Reviews for Social Distortion have generally been favorable. AllMusic's Mark Deming awards the album four-and-a-half stars out of five and claimed that Social Distortion "began to metamorphasize from a rather ordinary L.A. hardcore band into a roots rock band willing to make with more than their share of the attitude, and this process continued on their self-titled third album." For the album's musical direction, Deming states "Mike Ness and Dennis Danell's guitars sound lean, sharp, and powerful; Ness's vocals are better controlled than ever before; and Christopher Reece's drums have a tight snap that suits both the thrashier numbers as well as the slower, bluesier tunes." He also states that Social Distortion is not a "great roots rock album, but it's a pretty good one, and it's better and more affecting than anything this band had cranked out before."
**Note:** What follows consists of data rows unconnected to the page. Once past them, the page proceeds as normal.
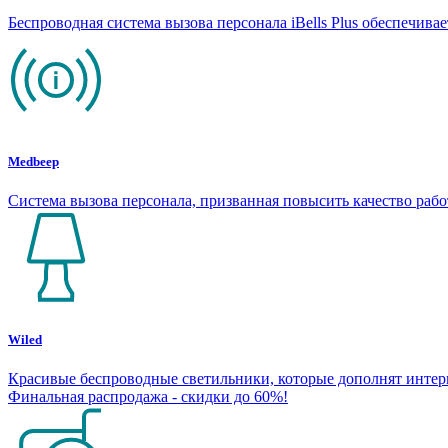
Беспроводная система вызова персонала iBells Plus обеспечив
Medbeep
Система вызова персонала, призванная повысить качество раб
Wiled
Красивые беспроводные светильники, которые дополнят интерье
Финальная распродажа - скидки до 60%!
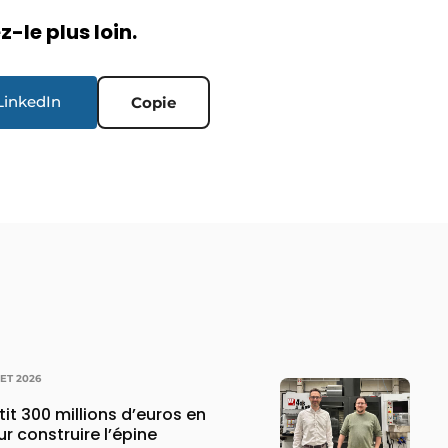
-le plus loin.
LinkedIn
Copie
LET 2026
it 300 millions d’euros en
 construire l’épine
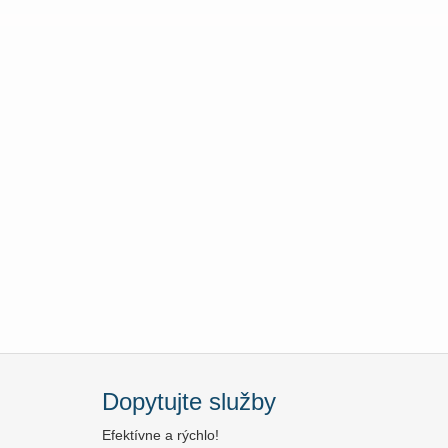
Dopytujte služby
Efektívne a rýchlo!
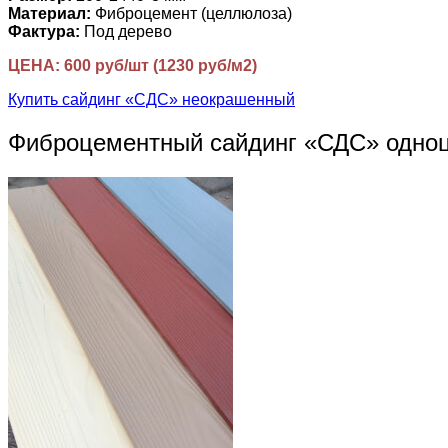
Материал:
Фиброцемент (целлюлоза)
Фактура:
Под дерево
ЦЕНА: 600 руб/шт (1230 руб/м2)
Купить сайдинг «СДС» неокрашенный
Фиброцементный сайдинг «СДС» одно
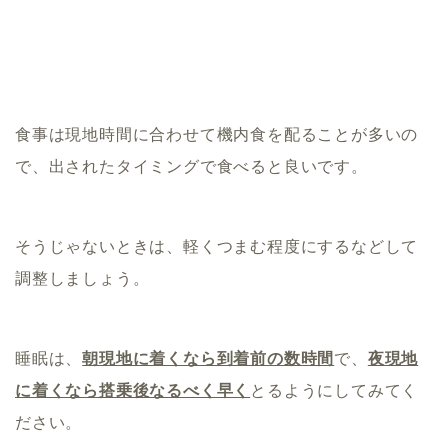
食事は現地時間に合わせて機内食を配ることが多いの
で、出されたタイミングで食べると良いです。
そうじゃないときは、軽くつまむ程度にするなどして
調整しましょう。
睡眠は、
朝現地に着くなら到着前の数時間
で、
夜現地
に着くなら搭乗後なるべく早く
とるようにしてみてく
ださい。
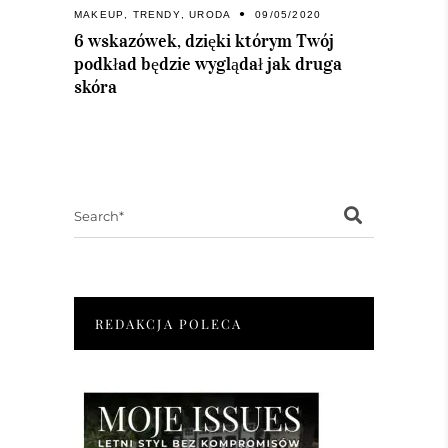
MAKEUP
,
TRENDY
,
URODA
09/05/2020
6 wskazówek, dzięki którym Twój
podkład będzie wyglądał jak druga
skóra
Search
for:
REDAKCJA POLECA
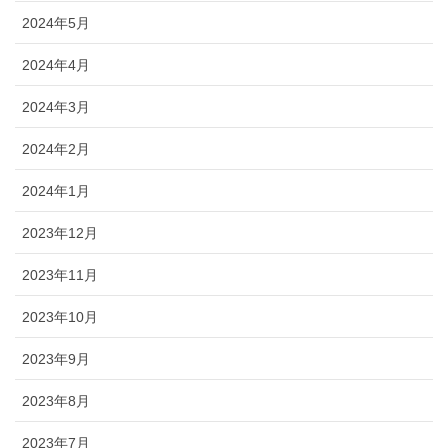
2024年5月
2024年4月
2024年3月
2024年2月
2024年1月
2023年12月
2023年11月
2023年10月
2023年9月
2023年8月
2023年7月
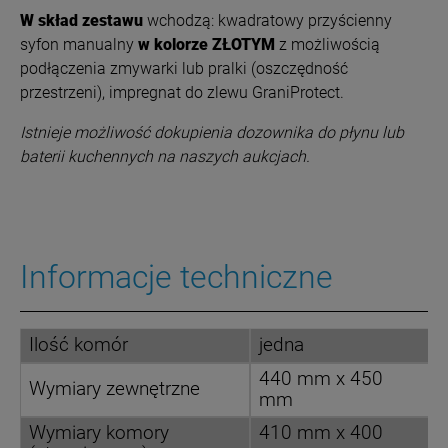
W skład zestawu
wchodzą: kwadratowy przyścienny
syfon manualny
w kolorze ZŁOTYM
z możliwością
podłączenia zmywarki lub pralki (oszczędność
przestrzeni), impregnat do zlewu GraniProtect.
Istnieje możliwość dokupienia dozownika do płynu lub
baterii kuchennych na naszych aukcjach.
Informacje techniczne
Ilość komór
jedna
440 mm x 450
Wymiary zewnętrzne
mm
Wymiary komory
410 mm x 400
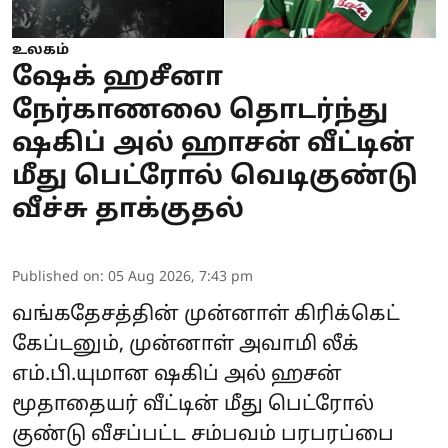
உலகம்
ஷேக் ஹசீனா
நேர்காணலை தொடர்ந்து
ஷகிப் அல் ஹாசன் வீட்டின்
மீது பெட்ரோல் வெடிகுண்டு
வீச்சு தாக்குதல்
Published on
:
05 Aug 2026, 7:43 pm
வங்கதேசத்தின் முன்னாள் கிரிக்கெட்
கேப்டனும், முன்னாள் அவாமி லீக்
எம்.பி.யுமான ஷகிப் அல் ஹசன்
மூதாதையர் வீட்டின் மீது பெட்ரோல்
குண்டு வீசப்பட்ட சம்பவம் பரபரப்பை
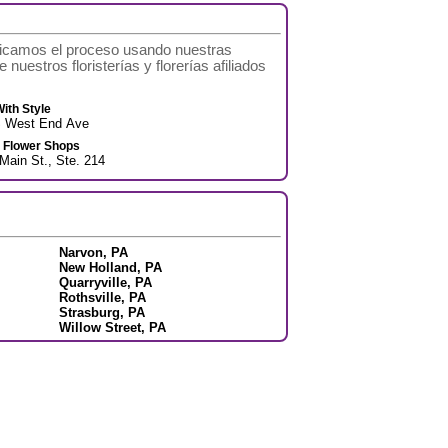
ificamos el proceso usando nuestras
nuestros floristerías y florerías afiliados
ith Style
S West End Ave
 Flower Shops
Main St., Ste. 214
Narvon, PA
New Holland, PA
Quarryville, PA
Rothsville, PA
Strasburg, PA
Willow Street, PA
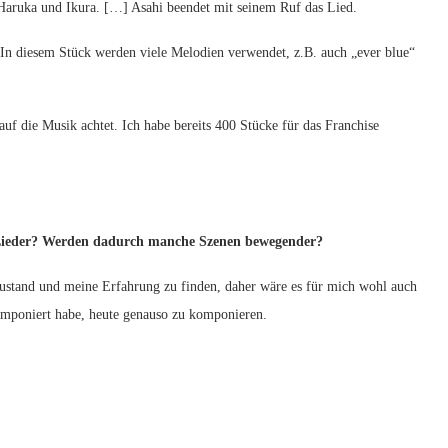
n Haruka und Ikura. […] Asahi beendet mit seinem Ruf das Lied.
 In diesem Stück werden viele Melodien verwendet, z.B. auch „ever blue“
auf die Musik achtet. Ich habe bereits 400 Stücke für das Franchise
Lieder? Werden dadurch manche Szenen bewegender?
and und meine Erfahrung zu finden, daher wäre es für mich wohl auch
 komponiert habe, heute genauso zu komponieren.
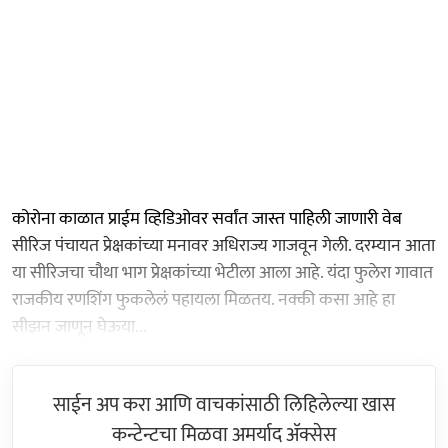
कोरोना काळात प्राईम व्हिडिओवर सर्वांत जास्त पाहिली जाणारी वेब
सीरिज पंचायत प्रेक्षकांच्या मनावर अधिराज्य गाजवून गेली. दरम्यान आता
या सीरिजचा चौथा भाग प्रेक्षकांच्या भेटीला आला आहे. यंदा फुलेरा गावात
राजकीय रणशिंग फुकलेलं पहायला मिळतय. नक्की कसा आहे हा
सीझन जाणून घेऊया...
साईन अप करा आणि वाचकांसाठी लिहिलेल्या खास
कन्टेन्टचा मिळवा अमर्याद ॲक्सेस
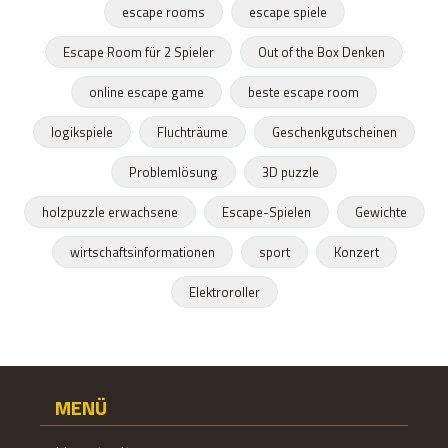
escape rooms
escape spiele
Escape Room für 2 Spieler
Out of the Box Denken
online escape game
beste escape room
logikspiele
Fluchträume
Geschenkgutscheinen
Problemlösung
3D puzzle
holzpuzzle erwachsene
Escape-Spielen
Gewichte
wirtschaftsinformationen
sport
Konzert
Elektroroller
MENÜ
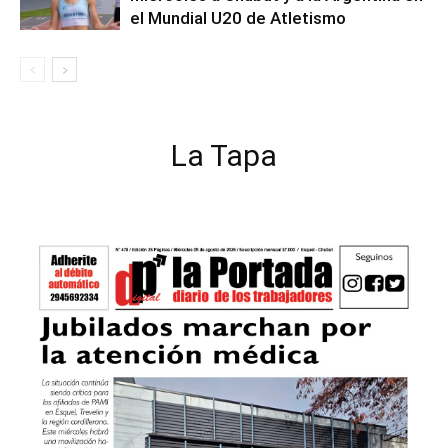
el Mundial U20 de Atletismo
La Tapa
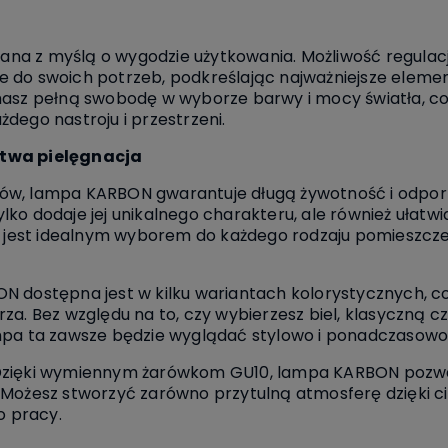
a z myślą o wygodzie użytkowania. Możliwość regulacji 
 do swoich potrzeb, podkreślając najważniejsze elemen
z pełną swobodę w wyborze barwy i mocy światła, co 
dego nastroju i przestrzeni.
atwa pielęgnacja
ów, lampa KARBON gwarantuje długą żywotność i odpor
ko dodaje jej unikalnego charakteru, ale również ułatwi
e jest idealnym wyborem do każdego rodzaju pomieszczeń
N dostępna jest w kilku wariantach kolorystycznych, co
za. Bez względu na to, czy wybierzesz biel, klasyczną c
mpa ta zawsze będzie wyglądać stylowo i ponadczasowo
 Dzięki wymiennym żarówkom GU10, lampa KARBON pozw
 Możesz stworzyć zarówno przytulną atmosferę dzięki ci
o pracy.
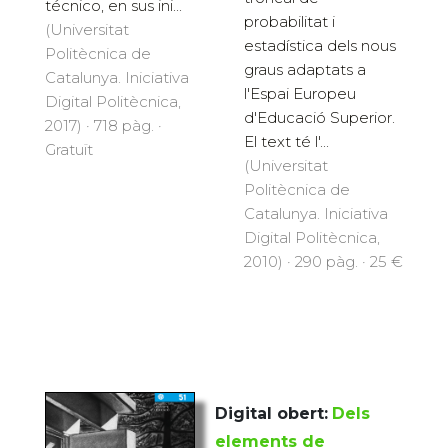
técnico, en sus ini...
probabilitat i
(Universitat
estadística dels nous
Politècnica de
graus adaptats a
Catalunya. Iniciativa
l'Espai Europeu
Digital Politècnica,
d'Educació Superior.
2017) · 718 pàg. ·
El text té l'...
Gratuït
(Universitat
Politècnica de
Catalunya. Iniciativa
Digital Politècnica,
2010) · 290 pàg. · 25 €
Digital obert:
Dels
elements de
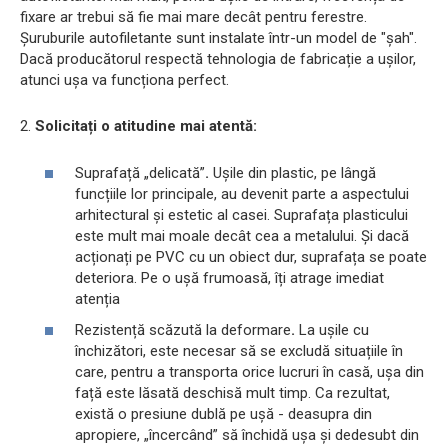
fixare ar trebui să fie mai mare decât pentru ferestre.
Șuruburile autofiletante sunt instalate într-un model de "șah".
Dacă producătorul respectă tehnologia de fabricație a ușilor,
atunci ușa va funcționa perfect.
2.
Solicitați o atitudine mai atentă:
Suprafață „delicată”
.
Ușile din plastic, pe lângă
funcțiile lor principale, au devenit parte a aspectului
arhitectural și estetic al casei. Suprafața plasticului
este mult mai moale decât cea a metalului. Și dacă
acționați pe PVC cu un obiect dur, suprafața se poate
deteriora. Pe o ușă frumoasă, îți atrage imediat
atenția
Rezistență scăzută la deformare
.
La ușile cu
închizători, este necesar să se excludă situațiile în
care, pentru a transporta orice lucruri în casă, ușa din
față este lăsată deschisă mult timp. Ca rezultat,
există o presiune dublă pe ușă - deasupra din
apropiere, „încercând” să închidă ușa și dedesubt din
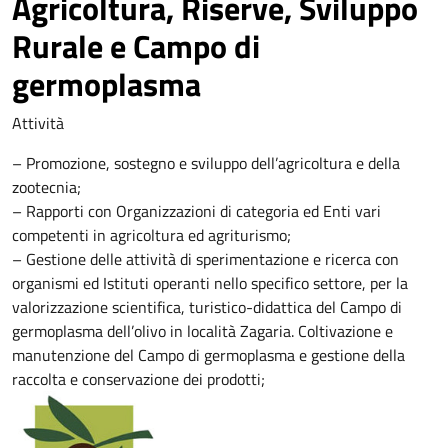
Agricoltura, Riserve, Sviluppo
Rurale e Campo di
germoplasma
Attività
– Promozione, sostegno e sviluppo dell’agricoltura e della
zootecnia;
– Rapporti con Organizzazioni di categoria ed Enti vari
competenti in agricoltura ed agriturismo;
– Gestione delle attività di sperimentazione e ricerca con
organismi ed Istituti operanti nello specifico settore, per la
valorizzazione scientifica, turistico-didattica del Campo di
germoplasma dell’olivo in località Zagaria. Coltivazione e
manutenzione del Campo di germoplasma e gestione della
raccolta e conservazione dei prodotti;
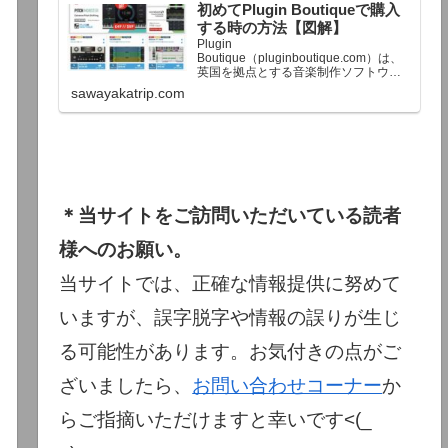
初めてPlugin Boutiqueで購入
終了予定日：日本時間：6/1（月…
する時の方法【図解】
Plugin
Boutique（pluginboutique.com）は、
英国を拠点とする音楽制作ソフトウェ
アの大手販売サイトです。充実したセ
sawayakatrip.com
ール企画と洗練された購入システム
で、世界中のミュージシャンに利用さ
れています。Plugin Boutiqueのメイン
ページ購入前に知っておきたいこと価
格表示に…
＊当サイトをご訪問いただいている読者
様へのお願い。
当サイトでは、正確な情報提供に努めて
いますが、誤字脱字や情報の誤りが生じ
る可能性があります。お気付きの点がご
ざいましたら、
お問い合わせコーナー
か
らご指摘いただけますと幸いです<(_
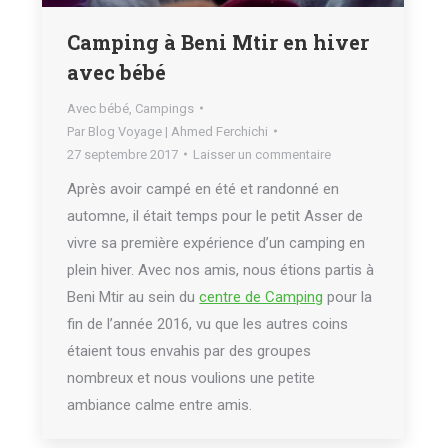
Camping à Beni Mtir en hiver
avec bébé
Avec bébé
,
Campings
Par
Blog Voyage | Ahmed Ferchichi
27 septembre 2017
Laisser un commentaire
Après avoir campé en été et randonné en
automne, il était temps pour le petit Asser de
vivre sa première expérience d’un camping en
plein hiver. Avec nos amis, nous étions partis à
Beni Mtir au sein du
centre de Camping
pour la
fin de l’année 2016, vu que les autres coins
étaient tous envahis par des groupes
nombreux et nous voulions une petite
ambiance calme entre amis.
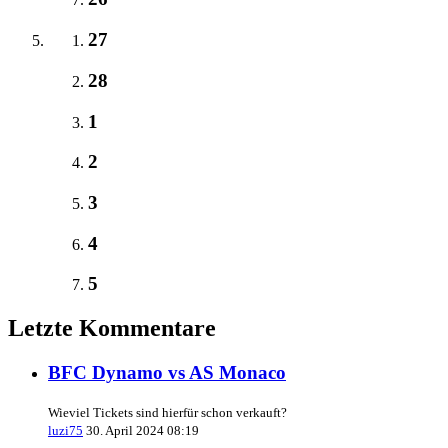
27
28
1
2
3
4
5
Letzte Kommentare
BFC Dynamo vs AS Monaco
Wieviel Tickets sind hierfür schon verkauft?
luzi75
30. April 2024 08:19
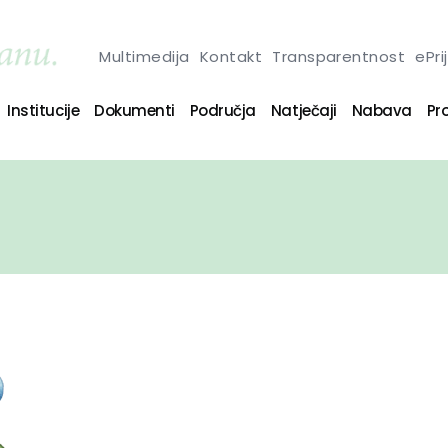
Multimedija
Kontakt
Transparentnost
ePri
Institucije
Dokumenti
Područja
Natječaji
Nabava
Pro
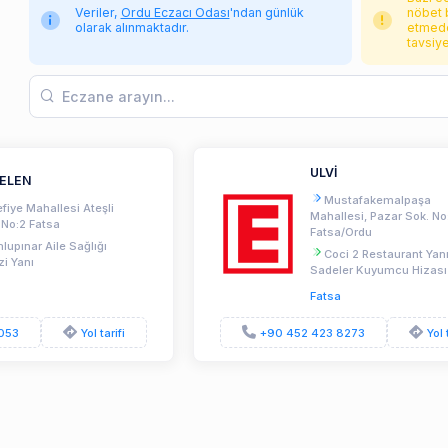
Veriler,
Ordu Eczacı Odası
'ndan günlük
nöbet 
olarak alınmaktadır.
etmede
tavsiy
ULVİ
ELEN
Mustafakemalpaşa
fiye Mahallesi Ateşli
Mahallesi, Pazar Sok. No
No:2 Fatsa
Fatsa/Ordu
upınar Aile Sağlığı
Coci 2 Restaurant Yan
i Yanı
Sadeler Kuyumcu Hizası
Fatsa
053
Yol tarifi
+90 452 423 8273
Yol 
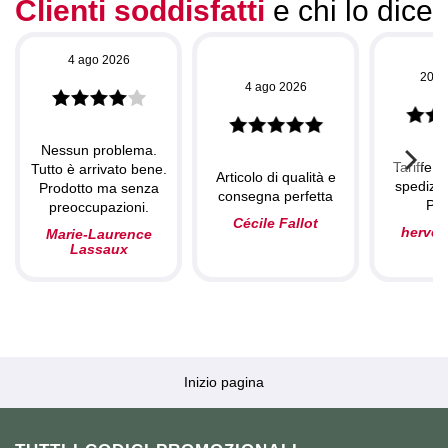
Clienti soddisfatti
e chi lo dice
4 ago 2026
20 l
4 ago 2026
Nessun problema.
Tariffe c
Tutto è arrivato bene.
Articolo di qualità e
spedizio
Prodotto ma senza
consegna perfetta
Per
preoccupazioni.
Cécile Fallot
herve
Marie-Laurence
Lassaux
Inizio pagina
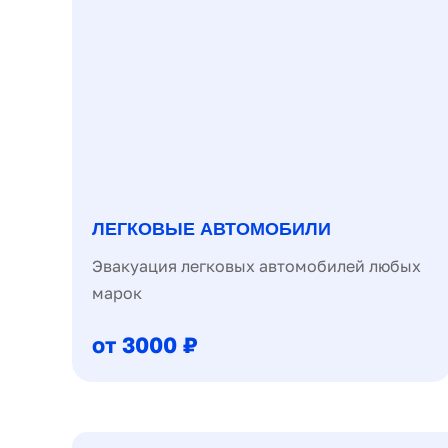
ЛЕГКОВЫЕ АВТОМОБИЛИ
Эвакуация легковых автомобилей любых
марок
от 3000 ₽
Social Distortion entered the Billboard 200 album charts in September 1990, just six months after its release. It peaked at number 128 and remained on the chart for 22 weeks. Thanks to the success of the singles "Let It Be Me", "Ball and Chain", "Story of My Life" and "Ring of Fire", Social Distortion became the band's best-selling album of their recording career, achieving gold sales certification in the United States.

Professional ratings
Review scores
| Source | Rating |
| AllMusic | Star Half star |
| Chicago Tribune | Star |
| Christgau's Consumer Guide | (1-star Honorable Mention) |
| Los Angeles Times | Star |
| Rolling Stone | Star |
| The Rolling Stone Album Guide | Star Half star |

==Track listing==

Social Distortion track listing
| No. | Title | Writer(s) | Length |
|---|---|---|---|
| 1. | "So Far Away" | Ness, John Maurer | 3:37 |
| 2. | "Let It Be Me" |  | 4:16 |
| 3. | "Story of My Life" |  | 5:48 |
| 4. | "Sick Boys" |  | 3:19 |
| 5. | "Ring of Fire" (Johnny Cash cover) | June Carter Cash, Merle Kilgore | 3:51 |
| 6. | "Ball and Chain" |  | 5:44 |
| 7. | "It Coulda Been Me" |  | 3:52 |
| 8. | "She's a Knockout" |  | 3:52 |
| 9. | "A Place in My Heart" |  | 3:15 |
| 10. | "Drug Train" |  | 3:42 |
| Total length: |  |  | 41:16 |

Japanese bonus track lsiting
| No. | Title | Writer(s) | Length |
|---|---|---|---|
| 11. | "It's All Over Now" (The Valentinos cover) | Bobby Womack, Shirley Womack | 4:09 |
| 12. | "Shame on Me" |  | 2:11 |
| Total length: |  |  | 47:36 |

==Trivia==
- A cover of "Sick Boys" can be found on MxPx's album Let it Happen.
- "Story of My Life" is a playable song in the video game Guitar Hero III: Legends of Rock
- "Story of My Life" and "Ring of Fire" were later released as downloadable content for the video game Rock Band
- "Ring of Fire" also appears in the soundtrack of Shaun White Snowboarding
- "Ball and Chain" is featured on the video game Saint's Row: The Third
- "Ball and Chain" is featured in "Buried Treasure", an episode of My Name is Earl.
- The music video for "Ball and Chain" was directed by Tony van den Ende and edited by Scott C. Wilson.

==Personnel==
Social Distortion
- Mike Ness – lead vocals, lead guitar
- Dennis Danell – rhythm guitar
- John Maurer – bass guitar, backing vocals
- Christopher Reece – drums

Additional personnel
- Dave Jerden – production, recording, mixing
- Eric Von Herzen – harmonica on "It Coulda Been Me" and "Drug Train"

==Charts==

| Chart (1990) | Peak position |
|---|---|
| US Billboard 200 | 128 |

| Chart (2015) | Peak position |
|---|---|
| US Indie Store Album Sales (Billboard) | 18 |

== Certifications ==

| Region | Certification | Certified units/sales |
| United States (RIAA) | Gold | 500,000^{^} |
^{^} Shipments figures based on certification alone.